● **Work request**
Copy each line that contains the string "antyperspirantu", taking them from the material.

◆ ◆ ◆ ◆

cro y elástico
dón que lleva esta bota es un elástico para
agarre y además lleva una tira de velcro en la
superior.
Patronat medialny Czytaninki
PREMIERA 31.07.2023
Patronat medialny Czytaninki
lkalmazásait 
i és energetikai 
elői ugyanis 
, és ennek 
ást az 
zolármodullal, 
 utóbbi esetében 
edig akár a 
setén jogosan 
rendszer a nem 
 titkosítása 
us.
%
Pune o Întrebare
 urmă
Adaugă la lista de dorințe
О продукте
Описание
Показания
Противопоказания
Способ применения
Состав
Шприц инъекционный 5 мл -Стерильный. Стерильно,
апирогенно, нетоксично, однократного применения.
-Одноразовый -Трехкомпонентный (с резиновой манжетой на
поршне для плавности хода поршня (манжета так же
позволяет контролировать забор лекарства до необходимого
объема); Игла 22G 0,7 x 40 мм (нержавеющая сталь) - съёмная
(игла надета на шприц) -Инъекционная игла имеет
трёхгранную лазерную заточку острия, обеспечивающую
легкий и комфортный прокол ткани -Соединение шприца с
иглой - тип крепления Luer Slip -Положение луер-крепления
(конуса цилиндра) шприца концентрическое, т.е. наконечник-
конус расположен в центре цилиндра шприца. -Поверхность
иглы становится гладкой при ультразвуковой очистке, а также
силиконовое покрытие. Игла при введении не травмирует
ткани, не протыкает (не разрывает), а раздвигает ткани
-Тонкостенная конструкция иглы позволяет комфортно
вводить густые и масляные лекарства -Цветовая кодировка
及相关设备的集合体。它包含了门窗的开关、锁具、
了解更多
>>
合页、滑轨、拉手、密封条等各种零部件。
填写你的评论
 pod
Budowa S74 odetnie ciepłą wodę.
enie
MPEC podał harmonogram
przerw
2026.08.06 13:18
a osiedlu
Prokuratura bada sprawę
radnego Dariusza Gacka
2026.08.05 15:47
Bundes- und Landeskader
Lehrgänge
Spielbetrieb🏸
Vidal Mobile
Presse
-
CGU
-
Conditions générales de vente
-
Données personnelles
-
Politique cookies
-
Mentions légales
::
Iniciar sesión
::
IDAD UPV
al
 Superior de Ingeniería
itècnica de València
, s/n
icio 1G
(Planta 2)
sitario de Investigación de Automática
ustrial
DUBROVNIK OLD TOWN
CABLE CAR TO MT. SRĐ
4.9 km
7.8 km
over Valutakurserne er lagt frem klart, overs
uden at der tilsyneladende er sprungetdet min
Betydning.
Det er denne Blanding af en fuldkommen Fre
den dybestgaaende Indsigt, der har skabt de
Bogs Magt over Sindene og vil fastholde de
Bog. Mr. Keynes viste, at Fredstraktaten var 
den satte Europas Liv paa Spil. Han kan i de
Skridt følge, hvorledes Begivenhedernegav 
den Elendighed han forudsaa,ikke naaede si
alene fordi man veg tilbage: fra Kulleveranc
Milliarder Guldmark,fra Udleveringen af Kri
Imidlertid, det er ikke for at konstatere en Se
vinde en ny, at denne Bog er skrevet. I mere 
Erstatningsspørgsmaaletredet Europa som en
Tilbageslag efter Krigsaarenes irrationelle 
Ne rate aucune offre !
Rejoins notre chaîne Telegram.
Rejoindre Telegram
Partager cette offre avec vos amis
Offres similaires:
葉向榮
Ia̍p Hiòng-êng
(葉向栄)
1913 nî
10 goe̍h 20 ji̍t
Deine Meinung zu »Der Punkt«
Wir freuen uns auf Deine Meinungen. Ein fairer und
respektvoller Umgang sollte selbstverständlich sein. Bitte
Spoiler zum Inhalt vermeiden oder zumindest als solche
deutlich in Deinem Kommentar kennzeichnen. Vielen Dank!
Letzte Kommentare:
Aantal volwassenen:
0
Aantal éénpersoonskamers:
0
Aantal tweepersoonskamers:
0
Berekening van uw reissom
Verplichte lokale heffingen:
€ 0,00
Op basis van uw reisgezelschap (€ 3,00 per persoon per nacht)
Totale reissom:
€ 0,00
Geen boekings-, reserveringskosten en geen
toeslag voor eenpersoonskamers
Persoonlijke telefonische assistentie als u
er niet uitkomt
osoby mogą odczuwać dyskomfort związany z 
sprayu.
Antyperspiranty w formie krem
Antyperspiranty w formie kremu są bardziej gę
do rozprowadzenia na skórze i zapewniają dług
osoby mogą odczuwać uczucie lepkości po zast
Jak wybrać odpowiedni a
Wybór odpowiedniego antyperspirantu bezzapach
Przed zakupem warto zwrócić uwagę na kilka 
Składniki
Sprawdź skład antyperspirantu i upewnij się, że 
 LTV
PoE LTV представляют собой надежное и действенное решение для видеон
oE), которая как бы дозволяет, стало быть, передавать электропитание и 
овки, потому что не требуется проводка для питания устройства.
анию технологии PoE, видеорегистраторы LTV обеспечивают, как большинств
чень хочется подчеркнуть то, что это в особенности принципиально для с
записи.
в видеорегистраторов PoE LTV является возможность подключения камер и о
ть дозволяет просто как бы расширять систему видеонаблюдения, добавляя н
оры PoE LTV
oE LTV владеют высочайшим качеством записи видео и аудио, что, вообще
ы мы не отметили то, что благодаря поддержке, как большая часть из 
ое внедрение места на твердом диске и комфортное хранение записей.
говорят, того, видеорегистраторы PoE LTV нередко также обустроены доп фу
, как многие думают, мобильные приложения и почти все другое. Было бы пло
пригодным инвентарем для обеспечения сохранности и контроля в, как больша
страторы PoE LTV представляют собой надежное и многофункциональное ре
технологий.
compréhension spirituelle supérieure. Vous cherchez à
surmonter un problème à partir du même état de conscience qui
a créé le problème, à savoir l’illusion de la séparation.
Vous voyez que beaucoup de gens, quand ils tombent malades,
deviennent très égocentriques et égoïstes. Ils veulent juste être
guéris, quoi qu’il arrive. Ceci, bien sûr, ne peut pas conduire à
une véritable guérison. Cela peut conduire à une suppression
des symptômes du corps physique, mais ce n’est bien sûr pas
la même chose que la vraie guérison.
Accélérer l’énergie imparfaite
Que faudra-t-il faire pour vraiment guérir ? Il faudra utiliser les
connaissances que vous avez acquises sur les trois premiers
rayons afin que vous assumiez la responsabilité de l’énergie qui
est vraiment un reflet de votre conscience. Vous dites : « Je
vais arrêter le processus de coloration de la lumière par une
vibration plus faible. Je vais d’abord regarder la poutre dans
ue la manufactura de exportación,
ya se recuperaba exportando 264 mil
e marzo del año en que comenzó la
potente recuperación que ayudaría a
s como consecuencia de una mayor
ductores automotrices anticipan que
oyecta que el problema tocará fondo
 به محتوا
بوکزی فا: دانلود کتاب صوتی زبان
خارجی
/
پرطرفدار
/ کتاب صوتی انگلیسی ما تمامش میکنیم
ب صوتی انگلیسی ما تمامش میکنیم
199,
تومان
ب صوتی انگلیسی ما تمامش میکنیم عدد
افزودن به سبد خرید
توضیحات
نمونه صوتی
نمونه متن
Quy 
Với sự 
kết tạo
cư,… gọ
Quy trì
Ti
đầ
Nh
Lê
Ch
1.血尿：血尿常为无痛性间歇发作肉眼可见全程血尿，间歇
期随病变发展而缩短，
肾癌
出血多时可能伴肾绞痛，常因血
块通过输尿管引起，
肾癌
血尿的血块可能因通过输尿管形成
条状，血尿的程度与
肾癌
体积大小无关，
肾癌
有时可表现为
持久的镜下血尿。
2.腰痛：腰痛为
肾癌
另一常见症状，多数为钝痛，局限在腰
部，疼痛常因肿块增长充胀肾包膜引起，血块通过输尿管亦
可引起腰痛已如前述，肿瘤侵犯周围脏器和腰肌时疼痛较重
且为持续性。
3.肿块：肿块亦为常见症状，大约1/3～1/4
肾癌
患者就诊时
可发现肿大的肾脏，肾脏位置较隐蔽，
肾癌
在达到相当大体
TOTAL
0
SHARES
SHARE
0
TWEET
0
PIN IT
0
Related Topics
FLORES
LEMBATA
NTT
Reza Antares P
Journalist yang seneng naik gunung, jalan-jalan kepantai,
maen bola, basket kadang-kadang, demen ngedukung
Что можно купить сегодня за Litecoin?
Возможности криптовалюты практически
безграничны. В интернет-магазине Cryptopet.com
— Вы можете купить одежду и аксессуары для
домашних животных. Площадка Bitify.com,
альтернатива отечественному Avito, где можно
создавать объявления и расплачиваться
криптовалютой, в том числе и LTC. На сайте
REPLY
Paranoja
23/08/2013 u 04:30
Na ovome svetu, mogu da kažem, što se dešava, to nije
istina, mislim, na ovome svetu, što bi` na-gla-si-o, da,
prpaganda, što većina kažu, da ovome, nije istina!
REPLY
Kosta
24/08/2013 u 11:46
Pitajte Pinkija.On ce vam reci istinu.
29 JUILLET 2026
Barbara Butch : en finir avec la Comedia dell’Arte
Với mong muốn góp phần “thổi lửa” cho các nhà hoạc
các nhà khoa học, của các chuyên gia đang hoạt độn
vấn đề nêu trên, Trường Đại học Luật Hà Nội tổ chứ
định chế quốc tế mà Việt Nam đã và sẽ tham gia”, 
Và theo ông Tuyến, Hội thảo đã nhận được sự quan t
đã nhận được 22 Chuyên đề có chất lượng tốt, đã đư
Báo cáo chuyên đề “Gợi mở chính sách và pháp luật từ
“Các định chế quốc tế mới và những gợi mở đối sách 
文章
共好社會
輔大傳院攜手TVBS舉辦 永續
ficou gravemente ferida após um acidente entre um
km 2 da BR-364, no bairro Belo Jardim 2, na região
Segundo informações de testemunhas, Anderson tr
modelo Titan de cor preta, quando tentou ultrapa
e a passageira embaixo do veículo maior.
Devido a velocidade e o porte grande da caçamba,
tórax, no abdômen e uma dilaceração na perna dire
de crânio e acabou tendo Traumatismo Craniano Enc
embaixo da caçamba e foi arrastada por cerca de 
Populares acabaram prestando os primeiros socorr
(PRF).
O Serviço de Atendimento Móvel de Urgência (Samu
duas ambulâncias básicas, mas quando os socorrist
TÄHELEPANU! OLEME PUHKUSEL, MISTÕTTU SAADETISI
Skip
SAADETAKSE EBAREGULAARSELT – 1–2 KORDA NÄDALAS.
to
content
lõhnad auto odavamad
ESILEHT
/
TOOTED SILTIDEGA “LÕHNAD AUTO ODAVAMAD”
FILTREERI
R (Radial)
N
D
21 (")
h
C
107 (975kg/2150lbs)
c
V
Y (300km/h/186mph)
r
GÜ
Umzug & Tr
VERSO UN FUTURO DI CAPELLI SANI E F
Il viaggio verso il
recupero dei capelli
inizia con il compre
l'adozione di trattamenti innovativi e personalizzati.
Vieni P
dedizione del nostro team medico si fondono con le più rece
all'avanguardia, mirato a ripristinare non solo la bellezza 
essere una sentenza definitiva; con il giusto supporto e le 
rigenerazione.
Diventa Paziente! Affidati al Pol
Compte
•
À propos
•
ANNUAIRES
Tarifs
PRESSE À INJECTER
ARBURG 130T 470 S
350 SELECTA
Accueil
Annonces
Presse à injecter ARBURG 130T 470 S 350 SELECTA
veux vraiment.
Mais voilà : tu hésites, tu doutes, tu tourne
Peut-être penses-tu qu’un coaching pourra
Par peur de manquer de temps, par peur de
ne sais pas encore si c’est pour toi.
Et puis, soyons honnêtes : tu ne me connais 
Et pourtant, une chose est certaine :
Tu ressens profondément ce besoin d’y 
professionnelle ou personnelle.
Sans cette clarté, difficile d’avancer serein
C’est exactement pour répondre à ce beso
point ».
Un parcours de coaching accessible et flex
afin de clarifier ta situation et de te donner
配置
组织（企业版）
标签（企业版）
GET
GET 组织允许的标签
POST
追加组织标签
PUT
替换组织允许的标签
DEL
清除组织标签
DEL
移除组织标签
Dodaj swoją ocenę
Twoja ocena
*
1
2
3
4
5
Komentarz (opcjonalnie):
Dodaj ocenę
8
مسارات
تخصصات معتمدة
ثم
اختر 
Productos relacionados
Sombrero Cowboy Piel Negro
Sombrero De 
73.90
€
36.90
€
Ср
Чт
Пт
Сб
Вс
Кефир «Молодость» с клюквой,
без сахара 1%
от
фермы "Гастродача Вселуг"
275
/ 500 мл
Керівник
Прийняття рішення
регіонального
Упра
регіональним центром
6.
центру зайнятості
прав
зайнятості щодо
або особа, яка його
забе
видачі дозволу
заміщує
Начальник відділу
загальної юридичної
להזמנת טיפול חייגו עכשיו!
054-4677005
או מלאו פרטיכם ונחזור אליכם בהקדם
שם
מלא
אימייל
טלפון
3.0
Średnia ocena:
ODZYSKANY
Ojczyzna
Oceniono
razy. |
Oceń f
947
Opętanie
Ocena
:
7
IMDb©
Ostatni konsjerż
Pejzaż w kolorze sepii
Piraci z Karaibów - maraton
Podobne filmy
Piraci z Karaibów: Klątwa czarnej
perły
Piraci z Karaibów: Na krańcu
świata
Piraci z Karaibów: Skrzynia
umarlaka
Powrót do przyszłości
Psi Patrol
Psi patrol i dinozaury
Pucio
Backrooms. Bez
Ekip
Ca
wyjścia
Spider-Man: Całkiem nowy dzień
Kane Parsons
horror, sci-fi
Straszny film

◆ ◆ ◆ ◆

● **Solution to this problem**
Wybór odpowiedniego antyperspirantu bezzapach
Sprawdź skład antyperspirantu i upewnij się, że 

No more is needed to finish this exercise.